The second new section to the Insurance law pertains to the posting of policies on the internet. This section would apply to allow standard property and casualty insurance policies and endorsements that do not contain personally identifiable information to be mailed, delivered or posted on the insurer’s website.  If the insurer posts on its website instead of mailing, it must comply with the following conditions:

  1. The policy and endorsements must be accessible to the insured and producer and remain that way while the policy and endorsements are in force;
  2. Upon expiration of the policy, the insurer must archive the expired policy and endorsements for five years and make available upon request;
  3. The policies and endorsements must be posted in a manner that allows the insured and producer to save and print them while using widely available programs available on the internet which are free;
  4. The insurer provides the following information in, or simultaneous with, each declarations page:
    1. A description of the exact policy and endorsement forms purchased by the insured;
    2. A description of the insured’s right to receive, upon request and without charge, a paper copy of the policy and endorsement forms purchased by the insured; and
    3. The internet address where their policy and endorsements are posted.
  5. Upon request and without charge, the insurer mails a paper copy of the policy and endorsements to the insured; and
  6. The insurer provides notice, in the insureds preferred format, of any changes to the forms or endorsements and their right to obtain a paper copy along with the internet address where such are found.

 

KEEPING THE FAITH WITH JEN’S GEMS

Jennifer A. Ehman
[email protected]

Home with the baby.  Hurry back, Jen, we miss you…

EARL’S PEARLS
Earl K. Cantwell
[email protected]

02/18/15       Badiali v.

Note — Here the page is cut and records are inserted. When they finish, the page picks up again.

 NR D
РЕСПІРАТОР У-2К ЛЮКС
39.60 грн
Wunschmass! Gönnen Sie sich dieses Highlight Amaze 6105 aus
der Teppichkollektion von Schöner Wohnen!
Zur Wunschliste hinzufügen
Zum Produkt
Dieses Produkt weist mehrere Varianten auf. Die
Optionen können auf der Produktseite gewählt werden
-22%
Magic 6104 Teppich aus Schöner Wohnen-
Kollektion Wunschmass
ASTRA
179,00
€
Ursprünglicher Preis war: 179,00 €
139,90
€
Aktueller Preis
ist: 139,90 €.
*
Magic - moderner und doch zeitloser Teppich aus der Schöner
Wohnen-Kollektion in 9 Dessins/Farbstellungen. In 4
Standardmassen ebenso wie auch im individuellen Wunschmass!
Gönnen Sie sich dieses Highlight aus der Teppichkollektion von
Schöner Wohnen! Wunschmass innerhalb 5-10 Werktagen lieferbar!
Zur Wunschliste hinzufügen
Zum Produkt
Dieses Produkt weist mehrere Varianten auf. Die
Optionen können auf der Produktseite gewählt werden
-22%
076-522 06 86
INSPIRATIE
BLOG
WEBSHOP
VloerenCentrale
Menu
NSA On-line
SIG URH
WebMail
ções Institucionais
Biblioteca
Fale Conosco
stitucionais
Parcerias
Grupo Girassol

New Jersey Manufacturers Insurance Group
New Jersey
Good Claims Practices Overcome Bad Faith Claims
Whenever a bad faith claim is overcome and dismissed, particularly on motion practice, it is frequently good claims practices which form the backbone of the defense and motion.  This was the case in “Badiali” decided in February 2015.  The case arose from a humble UM claim where the claimant was awarded $29,148.00 in an arbitration split between New Jersey Manufacturers Insurance and another carrier.  NJM rejected the arbitration award arguing that it could dispute an arbitration award totaling more than $15,000.00 (the statutory policy limit).  Even though its share of the liability was less than $15,000.00, NJM contended it could reject the arbitration award based on the total award amount of $29,148.00.  The insured sued and obtained confirmation of the arbitration award which found NJM liable for its share.  An appeals court affirmed the decision, and NJM eventually (and reluctantly) paid its portion of the award.  However, this was not the end of the story.

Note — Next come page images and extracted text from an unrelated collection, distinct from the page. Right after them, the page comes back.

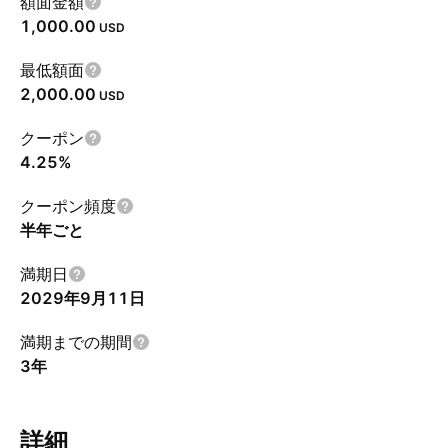
額面金額
1,000.00
USD
最低額面
2,000.00
USD
クーポン
4.25%
クーポン頻度
半年ごと
満期日
2029年9月11日
満期までの期間
3年
詳細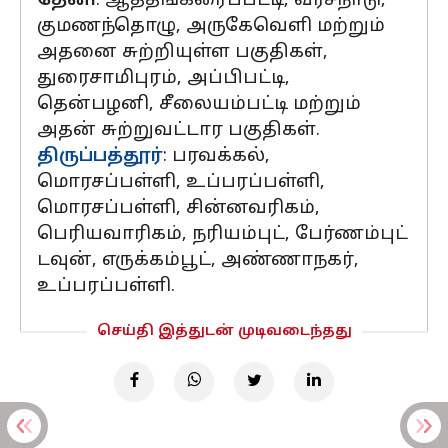
தேனி
: ஆத்தங்கரைப்பட்டி, வரசநாடு,
குமணந்தொழு, அருகேவெளி மற்றும்
அதனை சுற்றியுள்ள பகுதிகள்,
துரைசாமிபுரம், அப்பிபட்டி,
தென்பழனி, சீலையம்பட்டி மற்றும்
அதன் சுற்றுவட்டார பகுதிகள்.
திருப்பத்தூர்
: பரவக்கல்,
மொரசப்பள்ளி, உப்பரப்பள்ளி,
மொரசப்பள்ளி, சின்னவரிகம்,
பெரியவாரிகம், நரியம்புட், பேர்ணம்புட்
டவுன், எருக்கம்பூட், அண்ணாநகர்,
உப்பரப்பள்ளி.
செய்தி இத்துடன் முடிவடைந்தது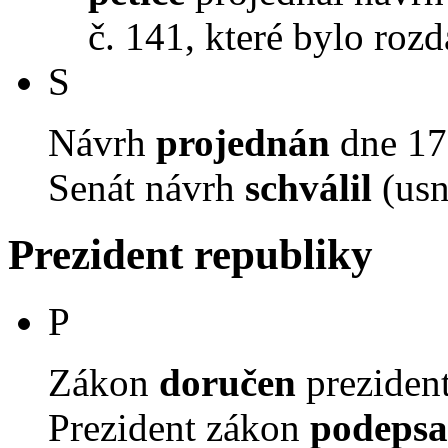
č. 141, které bylo roz
S
Návrh
projednán
dne 17.
Senát návrh
schválil
(usn
Prezident republiky
P
Zákon
doručen
prezident
Prezident zákon
podepsa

Plaintiff then filed another action against NJM accusing it of bad faith in taking the position that the policy language allowed it to reject the arbitration award, and asserting claims and damages such as significant expenses, years of delay, attorneys’ fees and costs, and punitive damages.  However, the trial court granted summary judgment to NJM finding that its contractual basis for rejecting the arbitration award was a legitimate and defensible argument, which was also supported by an unpublished court opinion in which NJM was involved under similar facts.  Due to the fact that the insurance company’s position was defensible under the contract language, and by at least one established court precedent, the “bad faith” claim was dismissed.

The first lesson of this case is that a good faith, legitimate legal and factual analysis and claims position can overcome a bad faith claim. 

The second lesson is to document the claim file to establish the factual and/or contractual reasons for a denial or disclaimer.  Reference the specific contract language, and in this case prior legal decision, upon which the carrier relied in rejecting or limiting a claim.  This will help defense of any bad faith claim later on, and particularly allow for stronger motion to dismiss practice at an early stage.